One of the released memos was a 2002 justice department briefing memo written by assistant attorney general Jay Bybee and sent to John Rizzo, the acting general counsel for the CIA, spelling out in detail how waterboarding should be practised. It specifically refers to the interrogation of Zubaydah using the water technique.
“In this procedure,” Bybee said, “the individual is bound securely to an inclined bench, which is approximately four feet by seven feet. The individual’s feet are generally elevated. A cloth is placed over the forehead and eyes. Water is then applied to the cloth in a controlled manner. As this is done the cloth is lowered until it covers both the nose and the mouth. Once the cloth is saturated and completely covers the mouth and nose, air flow is slightly restricted for 20 to 40 seconds … this causes an increase in carbon dioxide level in the individual’s blood.

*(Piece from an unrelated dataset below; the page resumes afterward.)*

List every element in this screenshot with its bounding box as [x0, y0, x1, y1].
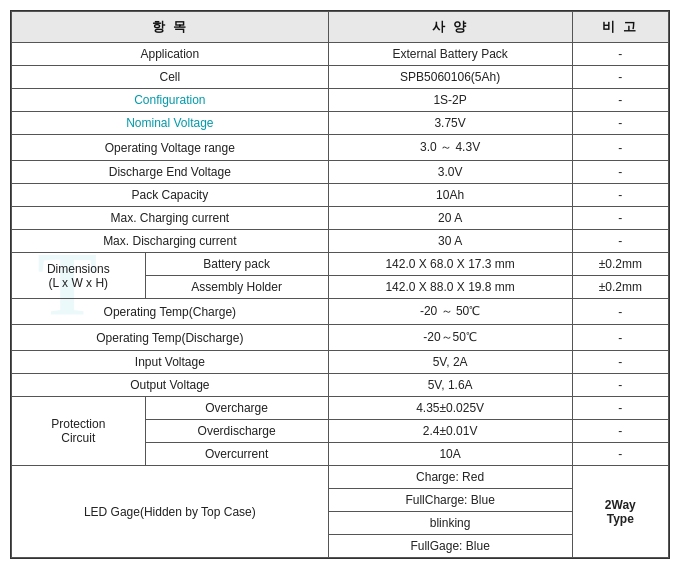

“This increase in the carbon dioxide level stimulates increased efforts to breath. This effect plus the cloth produces the perception of ‘suffocation and incipient panic’, ie the perception of drowning. The individual does not breathe any water into his lungs.”
After the 20 to 40 seconds, the cloth is lifted and the individual is allowed three or four full breaths before the procedure is repeated.
The memo went on to say that “we also understand that a medical expert will be present throughout this phase and the procedure will be stopped if deemed medically necessary to prevent severe mental or physical harm to Zubaydah”.
A footnote to another 2005 justice department memo released last week said waterboarding was used both more frequently and with a greater volume of water than the CIA rules permitted.